Did I spend time thinking about Nora Ephron before yesterday? A little. I admired and enjoyed her movies, her books, the wise and funny things I heard or read from her. But I never met her and, in truth, I didn’t think about her often. Until yesterday, when I was caught by surprise by my intense reaction to her death.
Here was a woman who, really, had spoken for and to the rest of us women. To my generation, for sure, but also, I think, to a much broader group. She chronicled the pleasures and displeasures of all our lives, the petty annoyances and indignities of aging and upkeep and societal demands, and the great joys of friendship, love, family, and relishing good moments and experiences.
I had one of those experiences last night, out to dinner with Dr.

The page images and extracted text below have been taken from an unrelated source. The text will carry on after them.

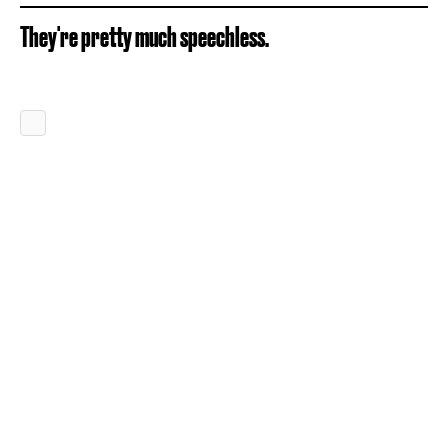
They're pretty much speechless.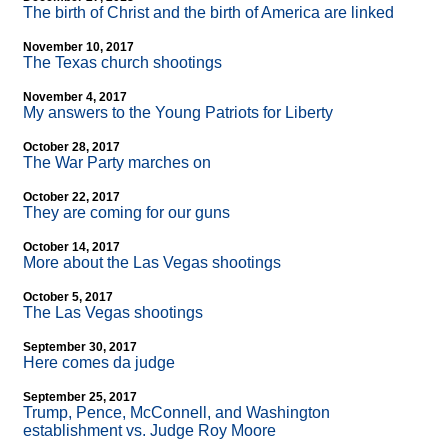
The birth of Christ and the birth of America are linked
November 10, 2017
The Texas church shootings
November 4, 2017
My answers to the Young Patriots for Liberty
October 28, 2017
The War Party marches on
October 22, 2017
They are coming for our guns
October 14, 2017
More about the Las Vegas shootings
October 5, 2017
The Las Vegas shootings
September 30, 2017
Here comes da judge
September 25, 2017
Trump, Pence, McConnell, and Washington
establishment vs. Judge Roy Moore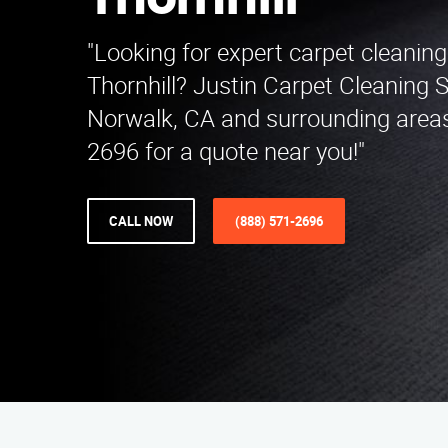
Thornhill
"Looking for expert carpet cleaning
Thornhill? Justin Carpet Cleaning 
Norwalk, CA and surrounding areas
2696 for a quote near you!"
CALL NOW
(888) 571-2696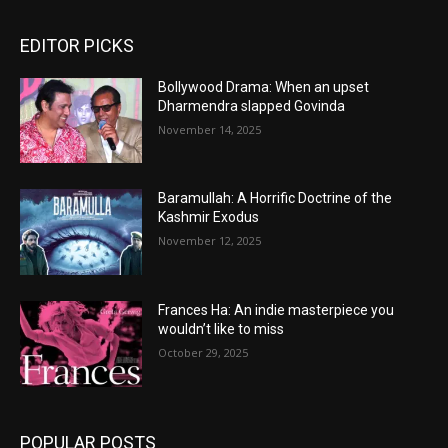
EDITOR PICKS
Bollywood Drama: When an upset
Dharmendra slapped Govinda
November 14, 2025
Baramullah: A Horrific Doctrine of the
Kashmir Exodus
November 12, 2025
Frances Ha: An indie masterpiece you
wouldn’t like to miss
October 29, 2025
POPULAR POSTS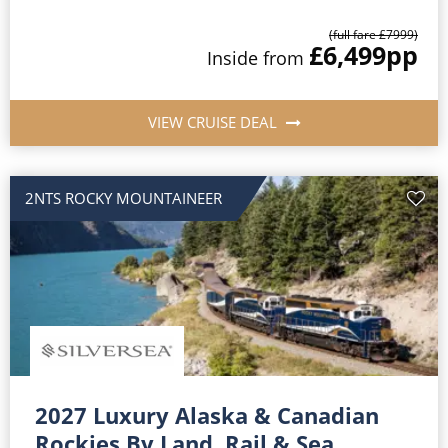
(full fare £
7999
)
£6,499
pp
Inside
from
VIEW CRUISE DEAL
2NTS ROCKY MOUNTAINEER
2027 Luxury Alaska & Canadian
Rockies By Land, Rail & Sea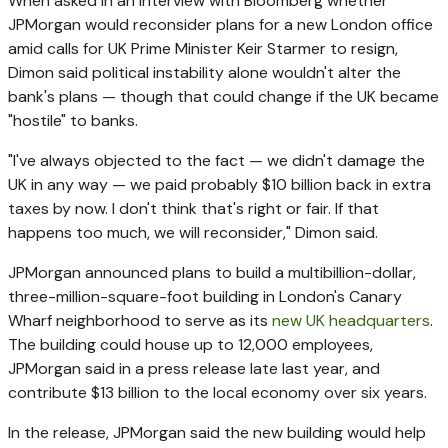
When asked in an interview with Bloomberg whether
JPMorgan would reconsider plans for a new London office
amid calls for UK Prime Minister Keir Starmer to resign,
Dimon said political instability alone wouldn't alter the
bank's plans — though that could change if the UK became
"hostile" to banks.
"I've always objected to the fact — we didn't damage the
UK in any way — we paid probably $10 billion back in extra
taxes by now. I don't think that's right or fair. If that
happens too much, we will reconsider," Dimon said.
JPMorgan announced plans to build a multibillion-dollar,
three-million-square-foot building in London's Canary
Wharf neighborhood to serve as its
new UK headquarters
.
The building could house up to 12,000 employees,
JPMorgan said in a press release late last year, and
contribute $13 billion to the local economy over six years.
In the release, JPMorgan said the new building would help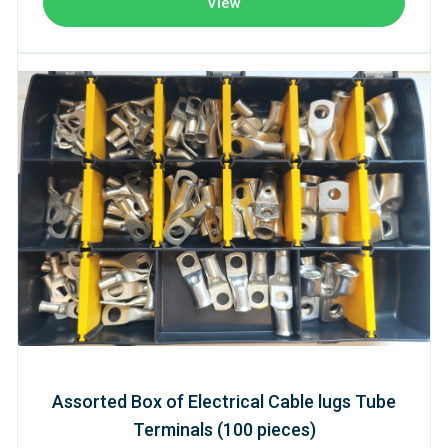
View
Assorted Box of Electrical Cable lugs Tube
Terminals (100 pieces)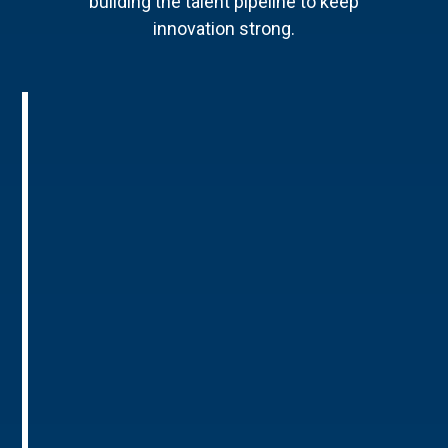
building the talent pipeline to keep
innovation strong.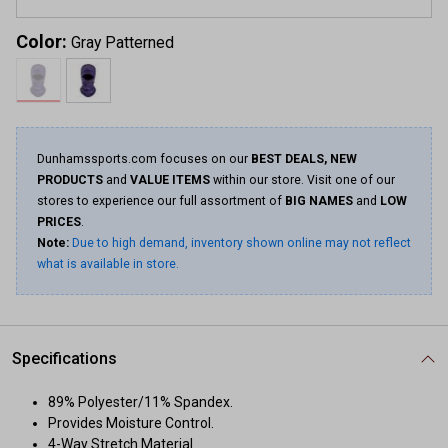
Color:
Gray Patterned
Dunhamssports.com focuses on our
BEST DEALS, NEW
PRODUCTS
and
VALUE ITEMS
within our store. Visit one of our
stores to experience our full assortment of
BIG NAMES
and
LOW
PRICES
.
Note:
Due to high demand, inventory shown online may not reflect
what is available in store.
Specifications
89% Polyester/11% Spandex.
Provides Moisture Control.
4-Way Stretch Material.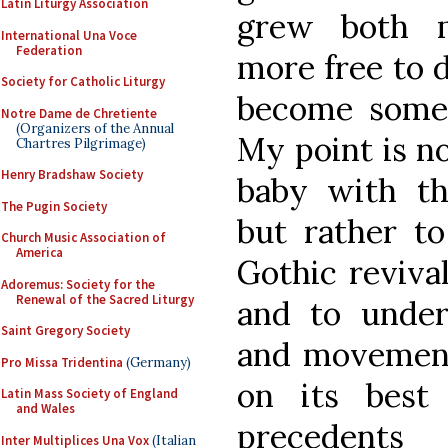
Latin Liturgy Association
grew both m
International Una Voce
Federation
more free to 
Society for Catholic Liturgy
become somet
Notre Dame de Chretiente
(Organizers of the Annual
My point is n
Chartres Pilgrimage)
Henry Bradshaw Society
baby with th
The Pugin Society
but rather t
Church Music Association of
America
Gothic revival
Adoremus: Society for the
Renewal of the Sacred Liturgy
and to under
Saint Gregory Society
and movement
Pro Missa Tridentina
(Germany)
on its best
Latin Mass Society of England
and Wales
precedents
Inter Multiplices Una Vox
(Italian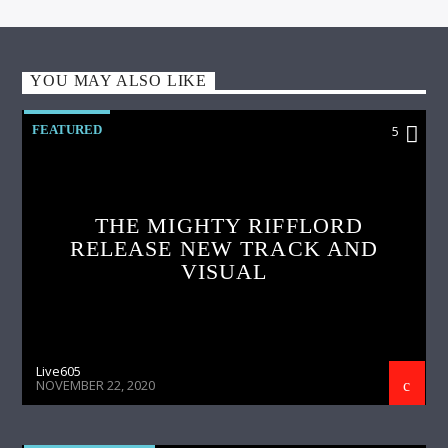
YOU MAY ALSO LIKE
FEATURED
5
THE MIGHTY RIFFLORD
RELEASE NEW TRACK AND
VISUAL
Live605
NOVEMBER 22, 2020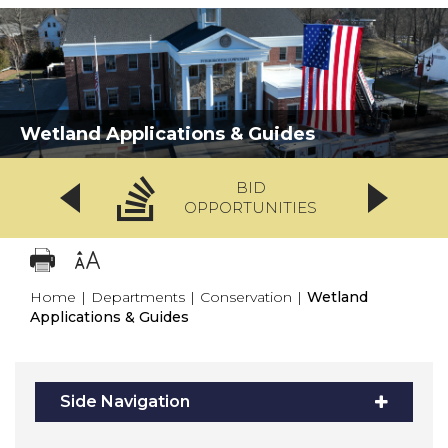
Wetland Applications & Guides
BID
OPPORTUNITIES
Home
|
Departments
|
Conservation
|
Wetland
Applications & Guides
Side Navigation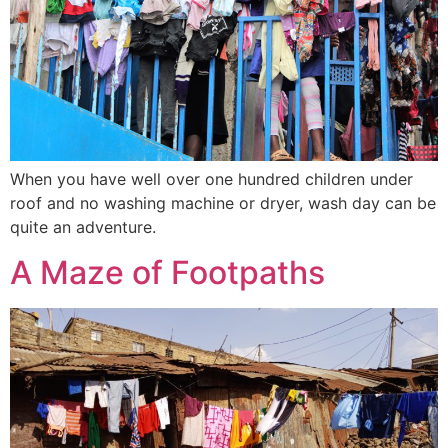
When you have well over one hundred children under
roof and no washing machine or dryer, wash day can be
quite an adventure.
A Maze of Footpaths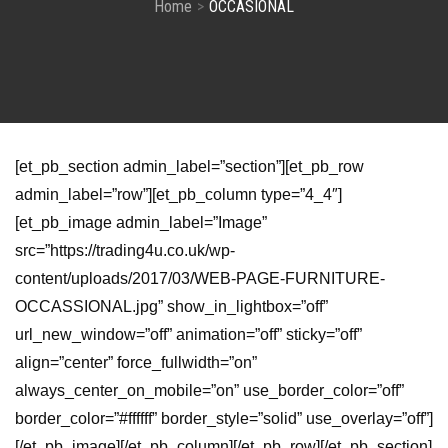
Home
OCCASIONAL
[et_pb_section admin_label=”section”][et_pb_row
admin_label=”row”][et_pb_column type=”4_4″]
[et_pb_image admin_label=”Image”
src=”https://trading4u.co.uk/wp-
content/uploads/2017/03/WEB-PAGE-FURNITURE-
OCCASSIONAL.jpg” show_in_lightbox=”off”
url_new_window=”off” animation=”off” sticky=”off”
align=”center” force_fullwidth=”on”
always_center_on_mobile=”on” use_border_color=”off”
border_color=”#ffffff” border_style=”solid” use_overlay=”off”]
[/et_pb_image][/et_pb_column][/et_pb_row][/et_pb_section]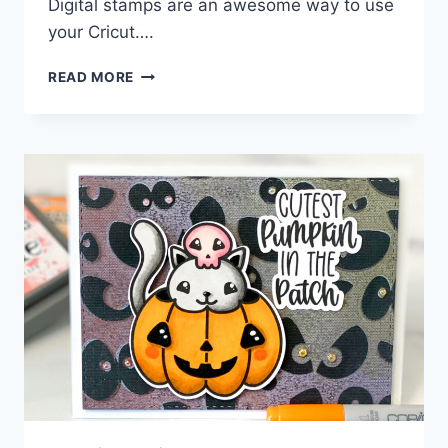
Digital stamps are an awesome way to use
your Cricut….
HALLOWEEN
READ MORE
GNOME
DIGITAL
STAMP
CARD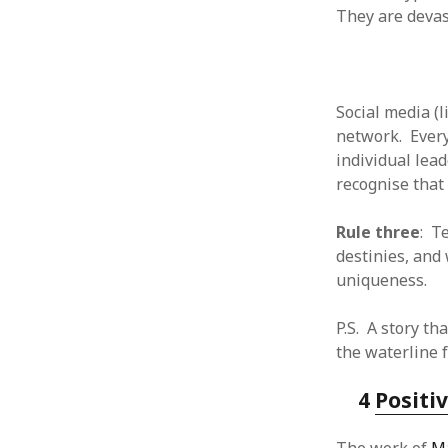
October 2013
They are devas
September 2013
August 2013
July 2013
May 2013
Social media (
April 2013
network. Every
January 2013
individual lea
December 2012
recognise that 
November 2012
October 2012
Rule three
: T
June 2012
destinies, and
May 2012
uniqueness.
April 2012
March 2012
P.S. A story t
February 2012
the waterline f
January 2012
December 2011
4
Positi
November 2011
October 2011
September 2011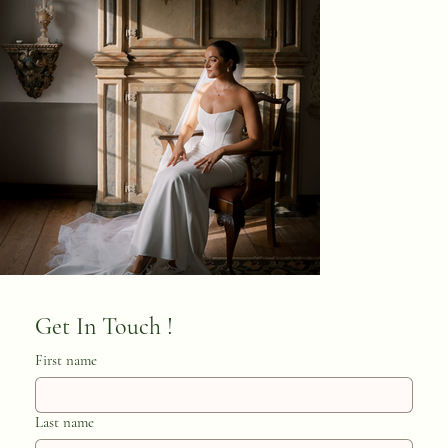
Get In Touch ! 
First name
Last name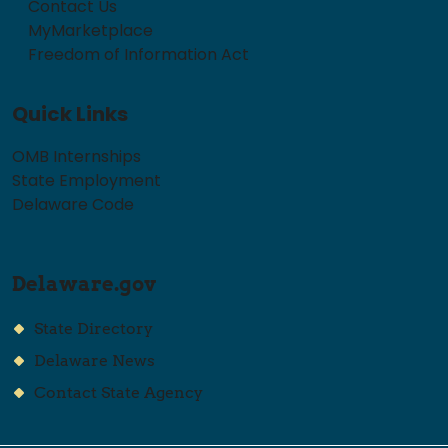
Contact Us
MyMarketplace
Freedom of Information Act
Quick Links
OMB Internships
State Employment
Delaware Code
Delaware.gov
State Directory
Delaware News
Contact State Agency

D. and a tablefull of friends. The women--and the men, too--toasted Nora as if she had been a personal friend. There was a down-to-earth quality about her that made each of us certain that, given the chance, Nora and we would have certainly been friends.
It felt like that, too, when Wendy Wasserstein died. Maybe what so many of us felt in remembering these two women, was how fearless they were in exposing what they felt and thought and believed and how their fearless honesty helped us define and understand and respect what we felt and thought and believed, too. And what we experienced. Yes, they both lived lives of huge accomplishment and resulting recognition. Yet somehow they included us on their journey. Somehow we got the sense that they were not rarified creatures living in a world we could never hope to know, but that they were us, writ larger. And way funnier. They inhabited the very same world, It will be so much less without them.